Overwrite an existing online feature table or specific rows

Use mode='overwrite' in the publish_table call. The online table is completely overwritten by the data in the offline table.

Note

Amazon DynamoDB does not support overwrite mode.

fs.publish_table(
  name='recommender_system.customer_features',
  online_store=online_store,
  mode='overwrite'
)

To overwrite only certain rows, use the filter_condition argument:

fs.publish_table(
  name='recommender_system.customer_features',
  online_store=online_store,
  filter_condition=f"_dt = '{str(datetime.date.today())}'",
  mode='merge'
)

Enable Databricks hosted MLflow models to look up features from online stores

Preview

This feature is in Public Preview.

MLflow Model Serving on Databricks can automatically look up feature values from published online stores.

Requirements

Note

You can publish the feature table at any time prior to model deployment, including after model training.

Automatic feature lookup

Databricks Model Serving supports automatic feature lookup from these online stores:

  • Amazon DynamoDB (Databricks Runtime 10.4 LTS ML and above)

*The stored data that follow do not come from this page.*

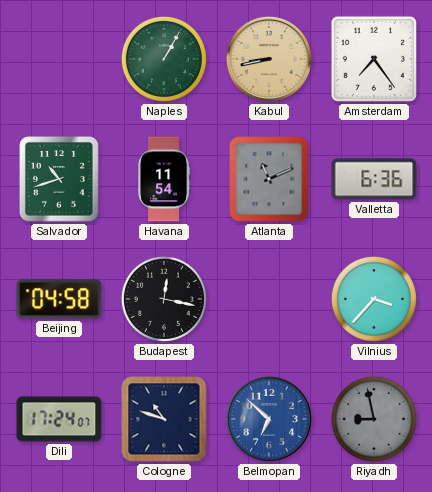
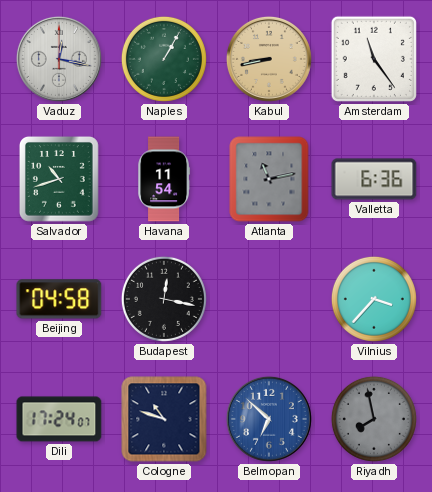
Vaduz: none -> 12:17
Amsterdam: 7:24 -> 11:24
Atlanta: 11:11 -> 11:13
Riyadh: 8:58 -> 7:58
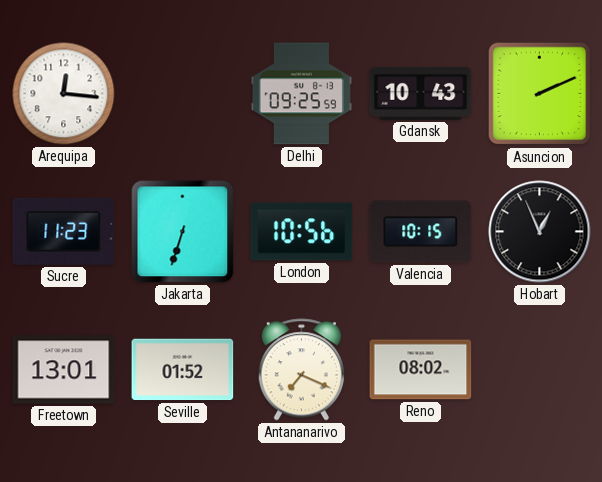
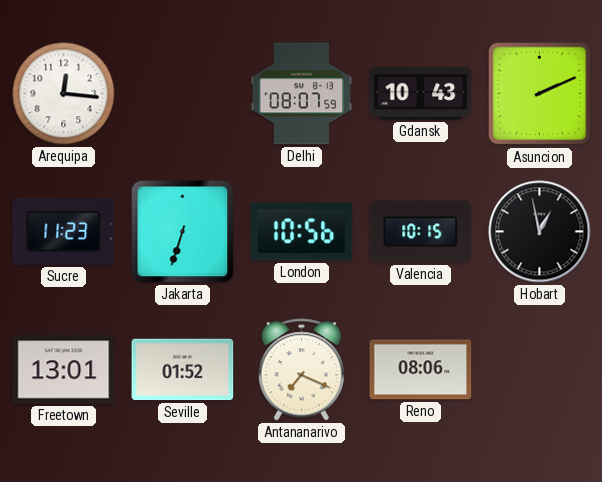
Delhi: 09:25 -> 08:07
Hobart: 12:56 -> 12:58
Reno: 08:02 -> 08:06
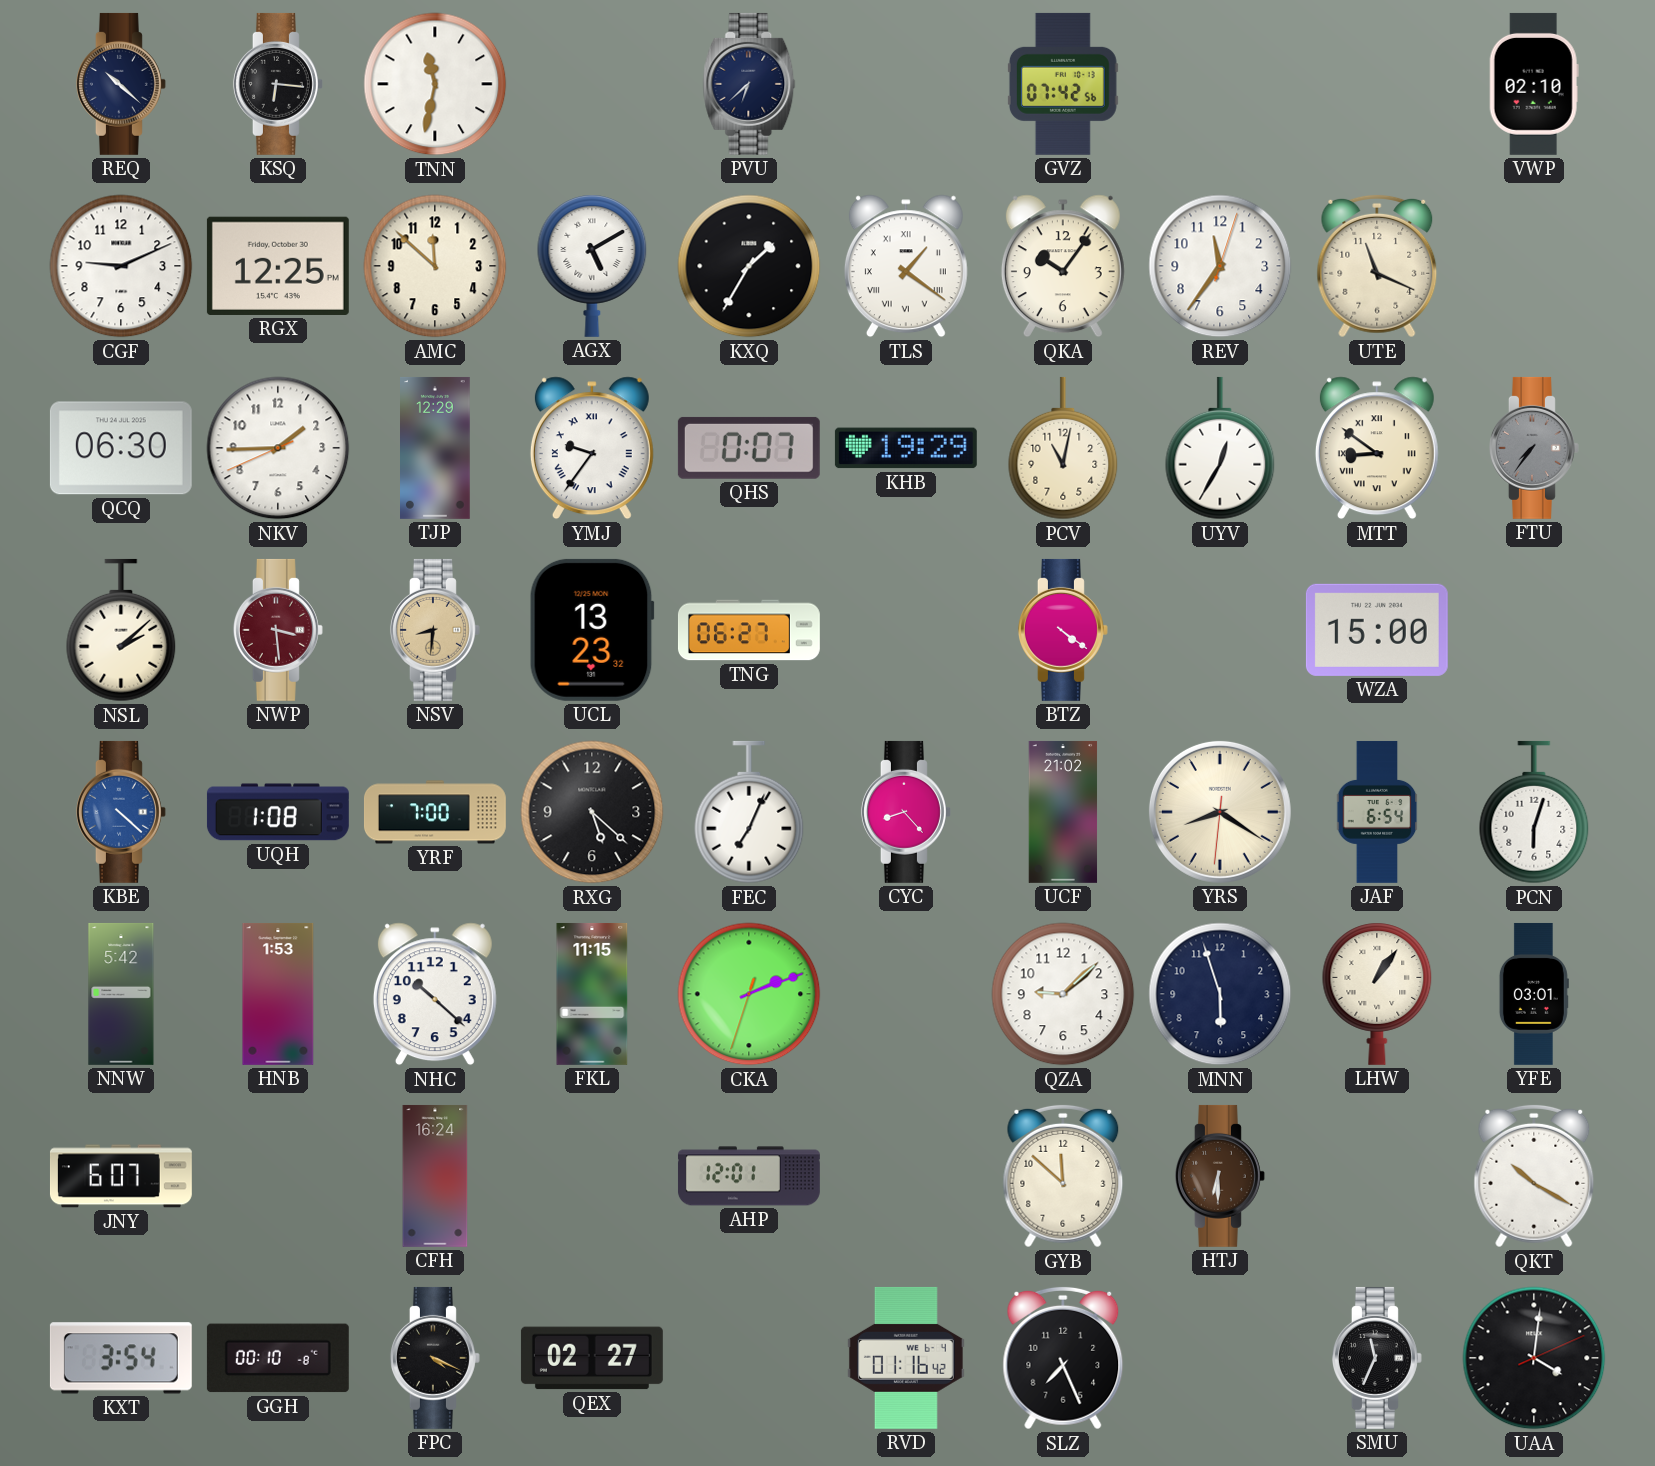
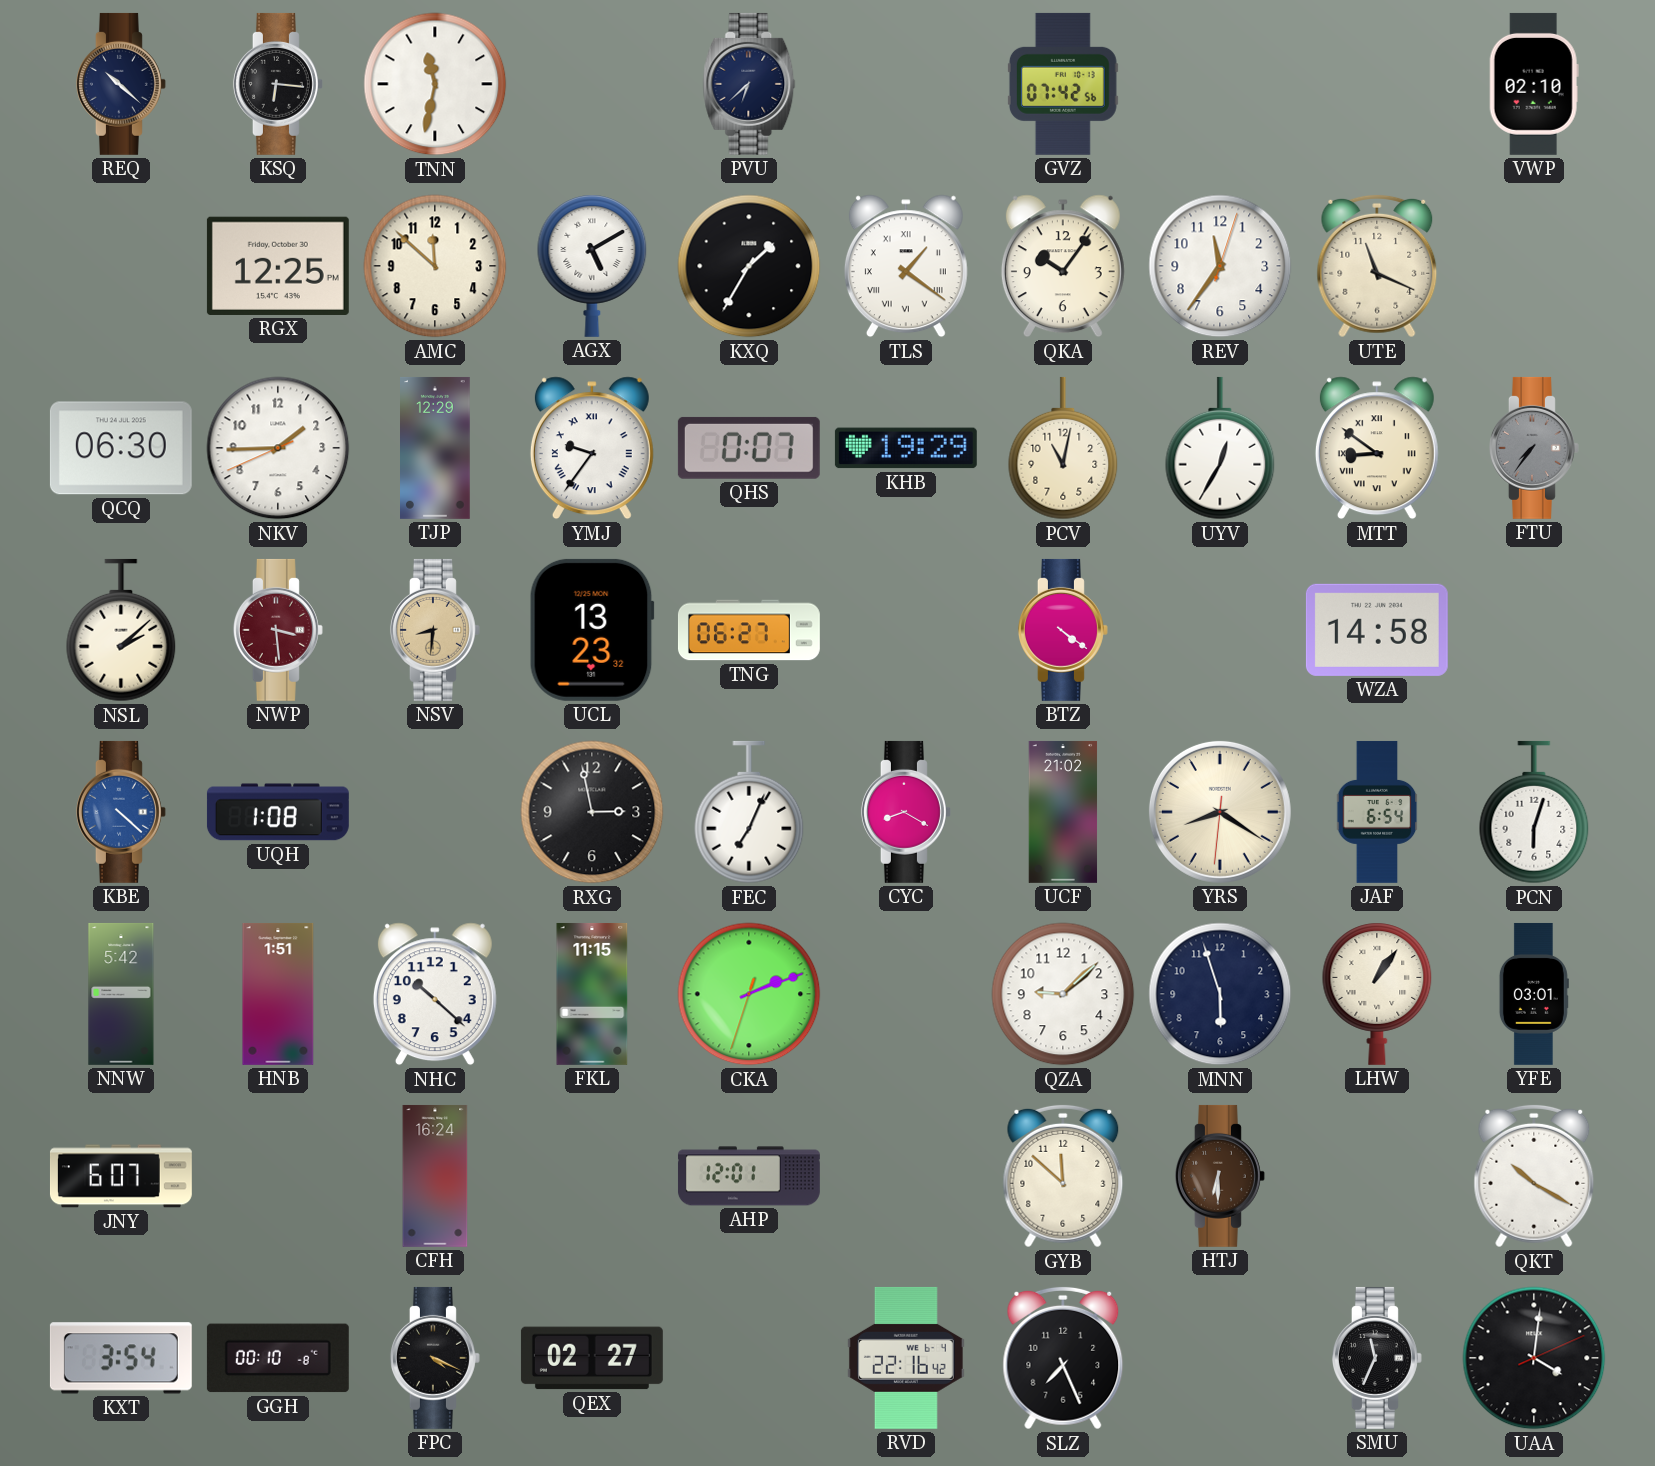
CGF: 9:11 -> none
WZA: 15:00 -> 14:58
YRF: 7:00 -> none
RXG: 5:22 -> 2:58
CYC: 8:23 -> 8:20
HNB: 1:53 -> 1:51
RVD: 01:16 -> 22:16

  • Amazon Aurora (MySQL-compatible)

  • Amazon RDS MySQL

Automatic feature lookup is supported for the following data types:

  • IntegerType

  • FloatType

  • StringType

  • DoubleType

  • LongType

  • TimestampType

  • DateType

  • ShortType

  • DecimalType

  • ArrayType

  • MapType

Override feature values in online model scoring

All features required by the model (logged with FeatureStoreClient.log_model) are automatically looked up from online stores for model scoring. To override feature values when scoring a model using a REST API, include the feature values as a part of the API payload.

Note

The new feature values must conform to the feature’s data type as expected by the underlying model.